Electronic music spans many genres, from the experimenta
l bleeps and blurts that you might hear at the fringes of Berlin’s CTM Festival to the mega-popular sets performed by famous DJs like Skrillex and Avicii—which you won’t really find in Berlin. The genres for which Berlin is best known, house and, especially, techno, are mostly, as manifested there, noncommercial, rigorous, esoteric, and both experimental and orthodox. The music isn’t pop, although many elements of it derive from and inform pop. It isn’t punk, although it owes something to punk, in spirit and scene. It isn’t high art, either. It is, fundamentally, Gebrauchsmusik—“utility music,” as Paul Nettl, the Bohemian musicologist, described dance music in 1921. The utility, in this case, is mostly that of providing succor and pleasure, a sense of direction and purpose, to addled bodies and minds. The most characteristic subgenre, which peaked in popularity about a decade ago and has been explored to the edges of tolerability ever since, is minimal techno, a spare distillation that people have sometimes likened to the knocking of spoons on pots but which others parse as though it were Brahms.
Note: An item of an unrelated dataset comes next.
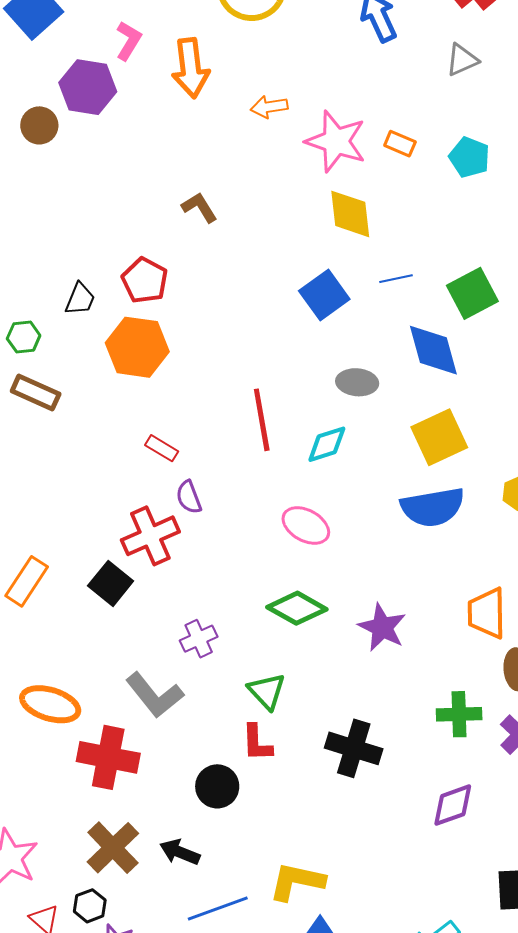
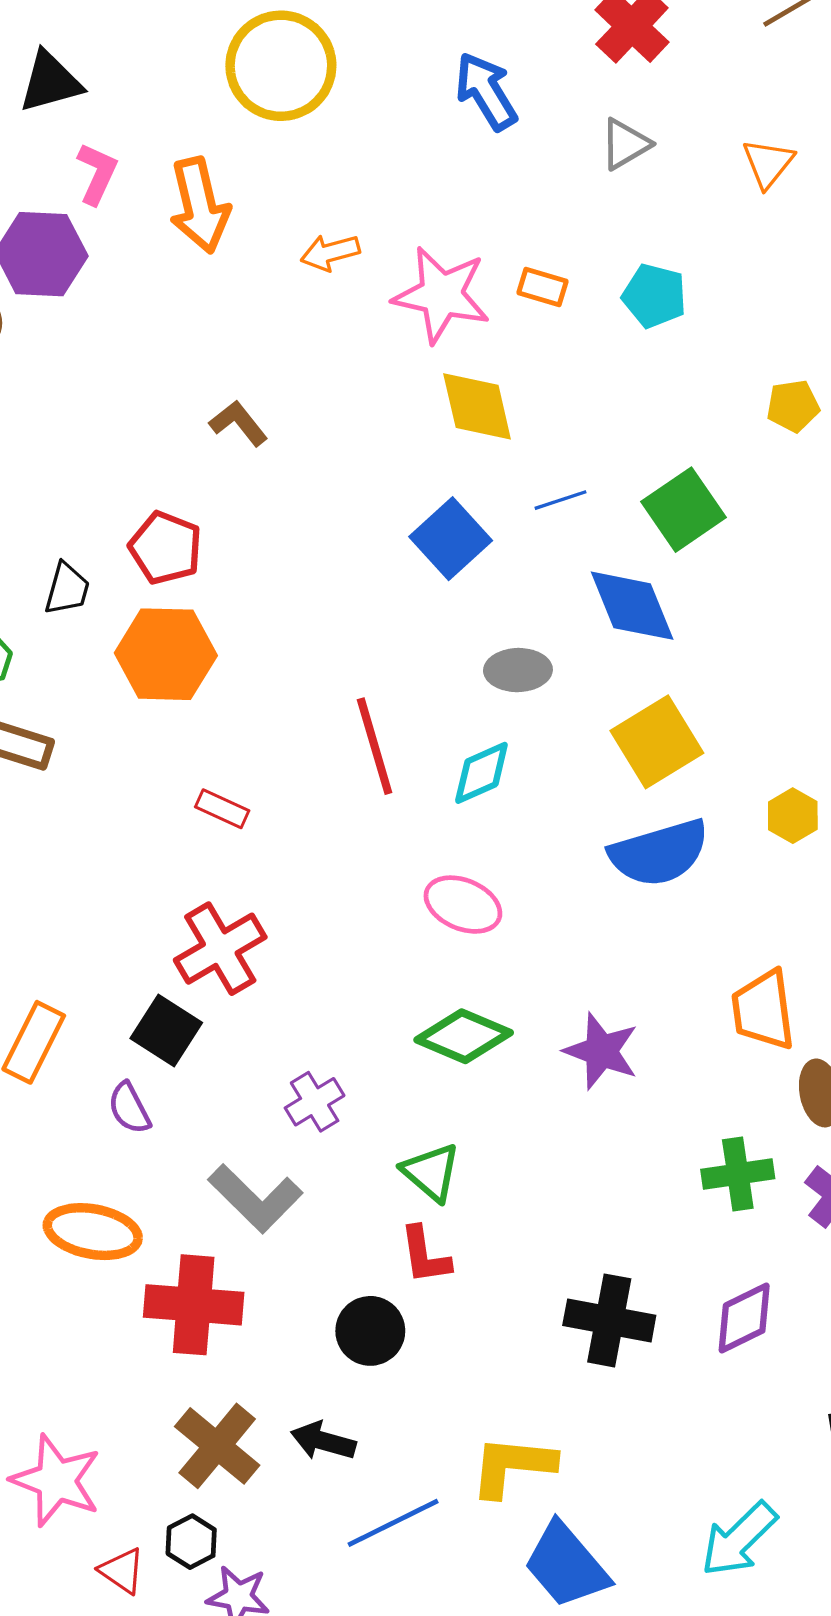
purple semicircle: (189, 497) -> (129, 1108), moved
black cross: (354, 748) -> (609, 1320), moved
Techno is repetitive, relying on subtle changes over time to intrigue the ear. It eschews lyrics, melody, and, arguably, harmonics. It doesn’t resolve. You don’t get crowd-pleasing drops. Its essential element is a basic four-on-the-floor beat—a 4/4 dictatorship in which the bass drum, or its proxy, is struck on every beat, with a snare on each and. It sounds like “boots and pants, boots and pants.” Say it. Say it again. The pleasure comes in repetition, in sly referents, and in the nature of the sound—the depth and texture of the low frequencies or, in the case of acid house, the squelchy bass of the Roland TB-303 synthesizer. House, which originated in the gay dance clubs of Chicago and (less so) New York in the eighties, often features a snare on the two and the four. “It’s to give people with no rhythm a way to hold on to it,” a DJ friend, my techno rabbi, told me. “It’s the grandma handle in the shower.”